[Dataset entries]
= = = = = = =

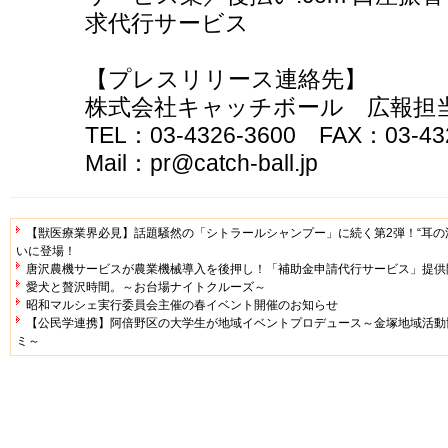
求代行サービス
【プレスリリース連絡先】
株式会社キャッチボール 広報担
TEL：03-4326-3600 FAX：03-43
Mail：pr@catch-ball.jp
【獣医療業界必見】話題騒然の「シトラールシャンプー」に続く第2弾！“耳の
いに登場！
唐沢農機サービスが農業機械導入を後押し！「補助金申請代行サービス」提供
愛犬と贅沢時間。～お台場ナイトクルーズ～
昭和マルシェ実行委員会主催の春イベント開催のお知らせ
【公民学連携】阿倍野区の大学生が地域イベントプロデュース～金塚地域活動協
ミ～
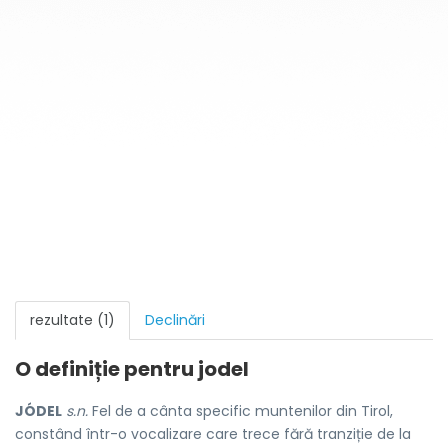
rezultate (1)
Declinări
O definiție pentru
jodel
JÓDEL
s.n.
Fel de a cânta specific muntenilor din Tirol,
constând într-o vocalizare care trece fără tranziție de la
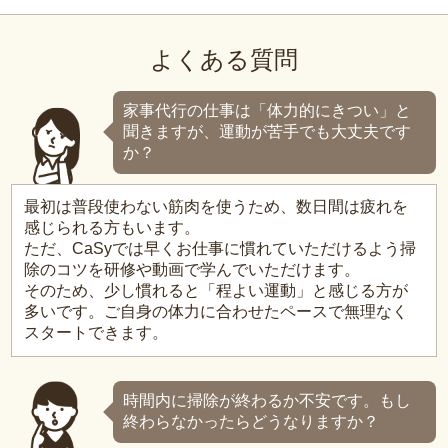
よくある質問
家事代行の仕事は「体力的にきつい」と
聞きますが、運動が苦手でも大丈夫です
か？
最初は普段使わない筋肉を使うため、数日間は疲れを
感じられる方もいます。
ただ、CaSyでは早くお仕事に慣れていただけるよう掃
除のコツを研修や動画で学んでいただけます。
そのため、少し慣れると「程よい運動」と感じる方が
多いです。ご自身の体力に合わせたペースで無理なく
スタートできます。
時間内に掃除が終わるか不安です。もし
終わらなかったらどうなりますか？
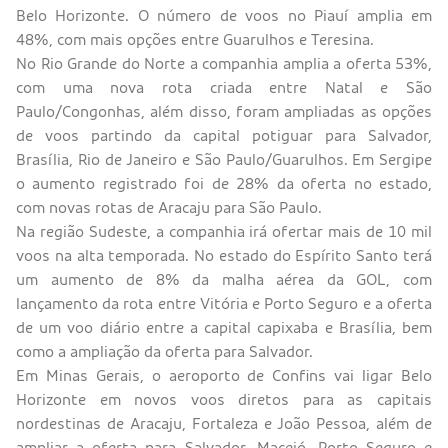
Belo Horizonte. O número de voos no Piauí amplia em
48%, com mais opções entre Guarulhos e Teresina.
No Rio Grande do Norte a companhia amplia a oferta 53%,
com uma nova rota criada entre Natal e São
Paulo/Congonhas, além disso, foram ampliadas as opções
de voos partindo da capital potiguar para Salvador,
Brasília, Rio de Janeiro e São Paulo/Guarulhos. Em Sergipe
o aumento registrado foi de 28% da oferta no estado,
com novas rotas de Aracaju para São Paulo.
Na região Sudeste, a companhia irá ofertar mais de 10 mil
voos na alta temporada. No estado do Espírito Santo terá
um aumento de 8% da malha aérea da GOL, com
lançamento da rota entre Vitória e Porto Seguro e a oferta
de um voo diário entre a capital capixaba e Brasília, bem
como a ampliação da oferta para Salvador.
Em Minas Gerais, o aeroporto de Confins vai ligar Belo
Horizonte em novos voos diretos para as capitais
nordestinas de Aracaju, Fortaleza e João Pessoa, além de
ampliar a oferta para Salvador, Maceió, Porto Seguro e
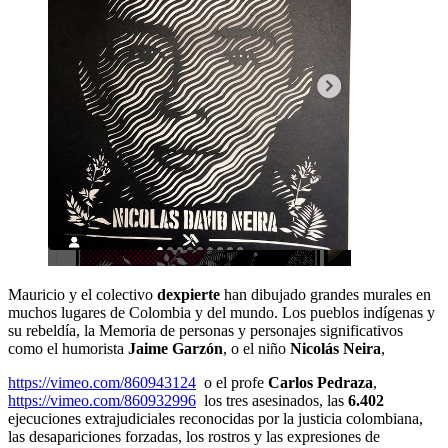
Mauricio y el colectivo
dexpierte
han dibujado grandes murales en
muchos lugares de Colombia y del mundo. Los pueblos indígenas y
su rebeldía, la Memoria de personas y personajes significativos
como el humorista
Jaime Garzón
, o el niño
Nicolás Neira
,
https://vimeo.com/860943124
o el profe
Carlos Pedraza
,
https://vimeo.com/860932996
los tres asesinados, las
6.402
ejecuciones extrajudiciales reconocidas por la justicia colombiana,
las desapariciones forzadas, los rostros y las expresiones de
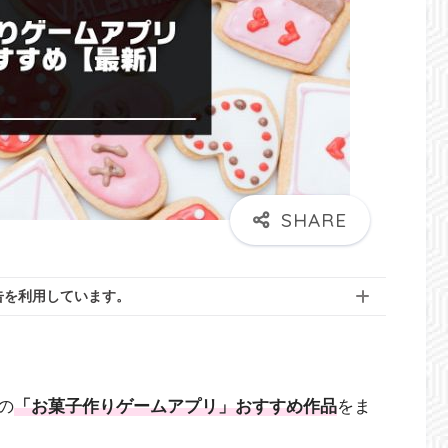
告を利用しています。
の
「お菓子作りゲームアプリ」おすすめ作品
をま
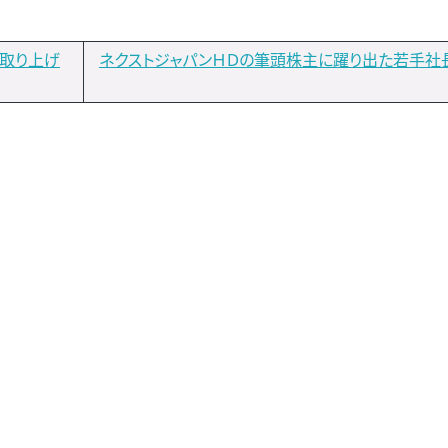
が取り上げ
ネクストジャパンＨＤの筆頭株主に躍り出た若手社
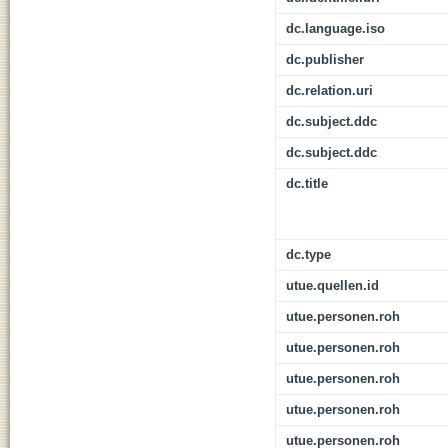
dc.language.iso
dc.publisher
dc.relation.uri
dc.subject.ddc
dc.subject.ddc
dc.title
dc.type
utue.quellen.id
utue.personen.roh
utue.personen.roh
utue.personen.roh
utue.personen.roh
utue.personen.roh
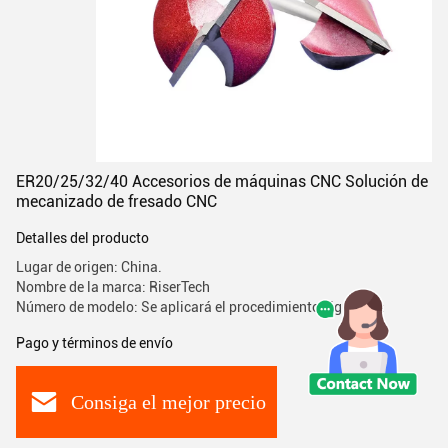
ER20/25/32/40 Accesorios de máquinas CNC Solución de
mecanizado de fresado CNC
Detalles del producto
Lugar de origen: China.
Nombre de la marca: RiserTech
Número de modelo: Se aplicará el procedimiento siguiente:
Pago y términos de envío
Consiga el mejor precio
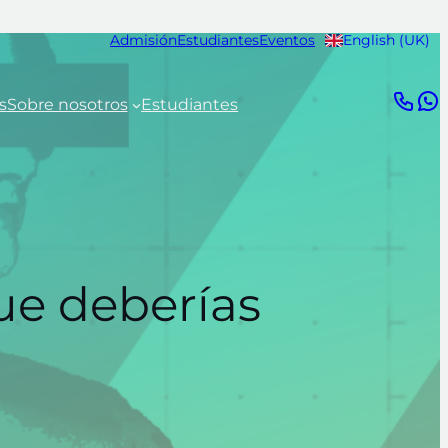
Admisión
Estudiantes
Eventos
English (UK)
s
Sobre nosotros
Estudiantes
ue deberías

= = = = = = =

Exercise objective: From the data above, copy each line that holds "para".

Exercise answer:
de voos partindo da capital potiguar para Salvador,
com novas rotas de Aracaju para São Paulo.
como a ampliação da oferta para Salvador.
Horizonte em novos voos diretos para as capitais
ampliar a oferta para Salvador, Maceió, Porto Seguro e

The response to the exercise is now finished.